Capítulo dieciocho
Era uno de esos días en los que Dante amanecía al lado de su hermanastro. Abrir los ojos ya no le parecía mucho mejor que mantenerlos cerrados. Su vida se había convertido en un interminable ciclo de complacer al otro, de enajenarse de sí mismo. Tenía aquello un lado positivo. Se alejaba también de sentir el dolor como propio, de sufrir el aislamiento y de preocuparse más de lo debido. A cambio, tenía que vivir sabiendo que aquel tirano le robaba valioso tiempo de su vida y de su felicidad que nunca podría recuperar.
Se encontraban los dos dentro de la ducha. El rubio tallaba la espalda de Equis mientras escuchaba, sin prestar ni pizca de atención, todas las cosas que decía. Se sentía mal, con náuseas y ganas de regresar a la cama para no despertar en algunas horas, pero sabía que nada podía decir. Se limitaba, pues, a esbozar sonrisas forzadas mientras enjabonaba la piel de su captor.

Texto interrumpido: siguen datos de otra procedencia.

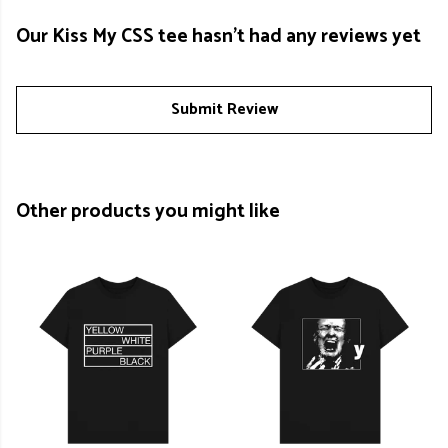
Our Kiss My CSS tee hasn't had any reviews yet
Submit Review
Other products you might like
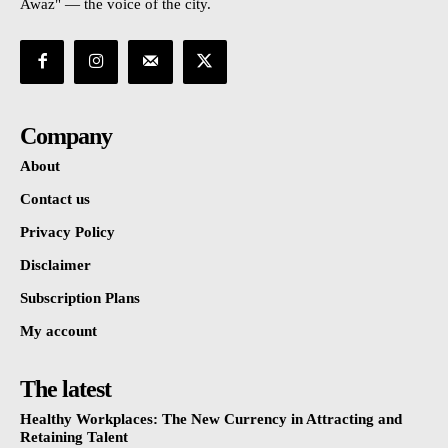
Awaz" — the voice of the city.
Company
About
Contact us
Privacy Policy
Disclaimer
Subscription Plans
My account
The latest
Healthy Workplaces: The New Currency in Attracting and
Retaining Talent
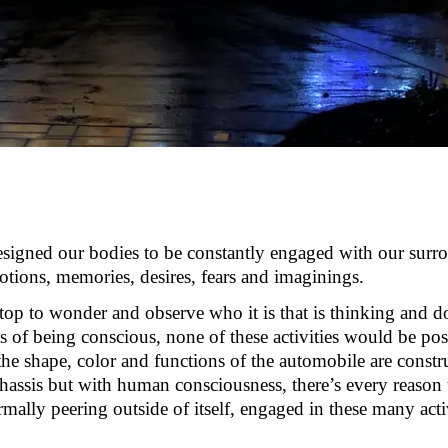
esigned our bodies to be constantly engaged with our surr
otions, memories, desires,
fears
and imaginings.
stop to wonder and
observe
who it is that is thinking and 
s of being conscious, none of these activities would be poss
e shape, color and functions of the automobile are constr
hassis but with human consciousness,
there’s
every reason t
mally peering outside of itself, engaged in these many
acti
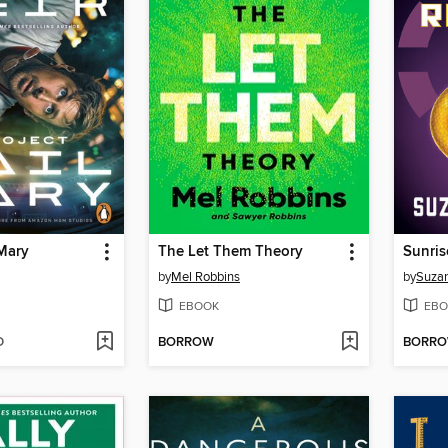
 Mary
The Let Them Theory
Sunris
by
Mel Robbins
by
Suzan
EBOOK
EBO
D
BORROW
BORR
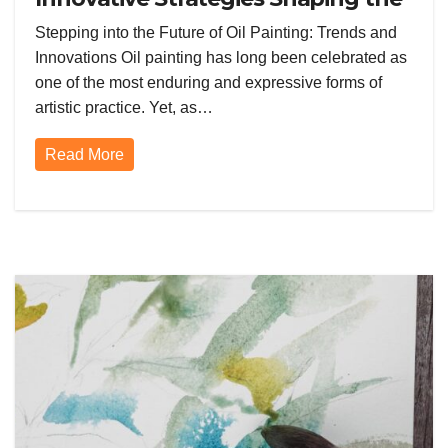
Future of Oil Painting Today
Stepping into the Future of Oil Painting: Trends and
Innovations Oil painting has long been celebrated as
one of the most enduring and expressive forms of
artistic practice. Yet, as…
Read More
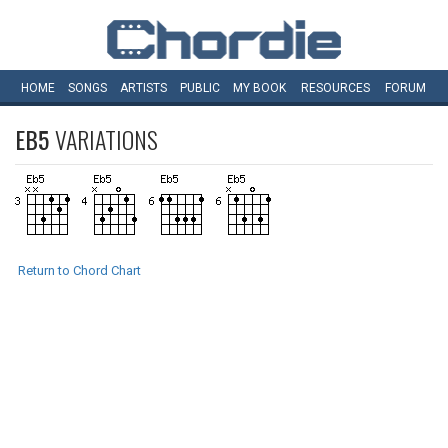
HOME
SONGS
ARTISTS
PUBLIC
MY
BOOK
RESOURCES
FORUM
EB5
VARIATIONS
Return to Chord Chart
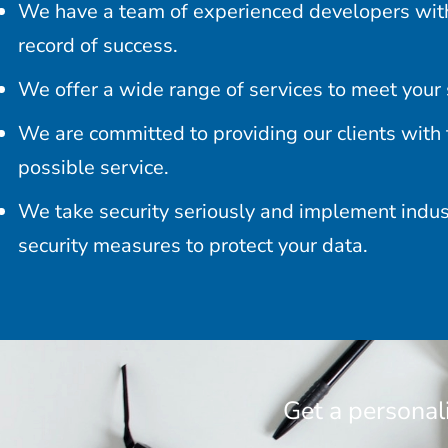
We have a team of experienced developers with
record of success.
We offer a wide range of services to meet your 
We are committed to providing our clients with 
possible service.
We take security seriously and implement indu
security measures to protect your data.
Get a personal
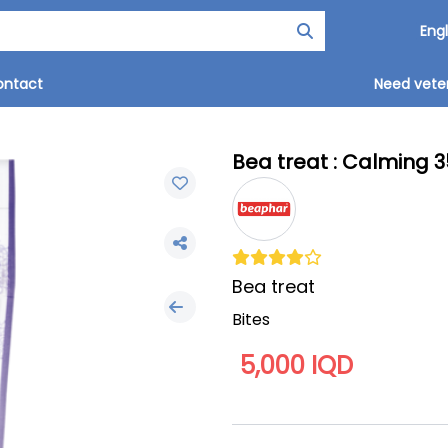
ontact
Need veter
Bea treat : Calming 3
Bea treat
Bites
5,000 IQD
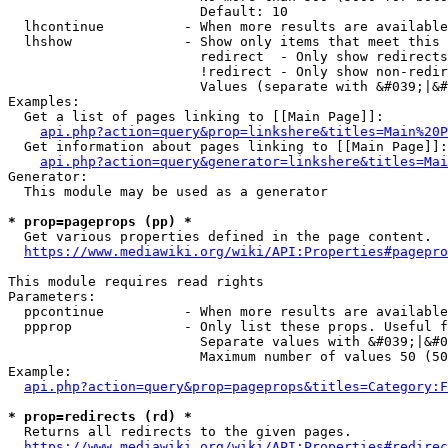
                        Default: 10

  lhcontinue          - When more results are available
  lhshow              - Show only items that meet this 
                        redirect  - Only show redirects

                        !redirect - Only show non-redir
                        Values (separate with &#039;|&#
Examples:

  Get a list of pages linking to [[Main Page]]:

api.php?action=query&prop=linkshere&titles=Main%20P
  Get information about pages linking to [[Main Page]]:

api.php?action=query&generator=linkshere&titles=Mai
Generator:

  This module may be used as a generator

* prop=pageprops (pp) *
  Get various properties defined in the page content.

https://www.mediawiki.org/wiki/API:Properties#pagepro
This module requires read rights

Parameters:

  ppcontinue          - When more results are available
  ppprop              - Only list these props. Useful f
                        Separate values with &#039;|&#0
                        Maximum number of values 50 (50
Example:

api.php?action=query&prop=pageprops&titles=Category:F
* prop=redirects (rd) *
  Returns all redirects to the given pages.

https://www.mediawiki.org/wiki/API:Properties#redirec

Equis se dio la vuelta. Con las manos se deshacía del jabón, pasándolas sobre sus hombros. Miraba a Dante desde arriba con dejadez. Luego de una media sonrisa, le besó en los labios.
—Te ves especialmente hermoso hoy, Dante —dijo. Había adquirido la costumbre de lamerse los labios cada vez que pronunciaba su nombre—. Mi gatito albino.
Dante soltó un gruñido, casi imperceptible. Todavía le sentaba mal escuchar a Equis usando un mote que con tanto cariño le había dado Nathan. Nunca lo perdonaría por hacerle sentir repulsión hacia lo que una vez le pareció lo más bello que podrían decirle. Aunque no lo sabía, le reprochaba con la mirada al tiempo que Equis acariciaba su mejilla. Ni siquiera había aprendido a leerle los ojos. Extrañaba tanto a Nathan que no sabía cuando más podría soportar.
—Tengo una idea —anunció y depositó otro beso en los labios de Dante. Se acercó y deslizó sus crueles manos por el cuerpo desnudo de su pequeño prisionero hasta amarrarlas en su cintura—. Llamaré a Toby. Es un buen amigo mío y quiero que te haga unas fotos increíbles. ¿Qué te parece?
Dante solo sonrió falsamente en respuesta.
—Dímelo. Quiero escuchar tu voz.
—Bien.
—Oraciones completas, gatito. Ya hemos hablado de esto.
Dante suspiró y se mordió la lengua antes de volver a hablar.
—Me parece bien.
Equis le miró, enarcando una ceja y esperando algo más. Dante volvió a exhalar.
—Me parece bien, mi amor.
—Mucho mejor —respondió Equis, mordiéndole el cuello y dándole una palmada en el trasero—. Vamos a desayunar, cielito.
Dante salió de la ducha y activó su modo automático de nuevo. Se secó, se puso ropa limpia y fue a esperar a Equis en el comedor. Ese sería el inicio de otro largo día.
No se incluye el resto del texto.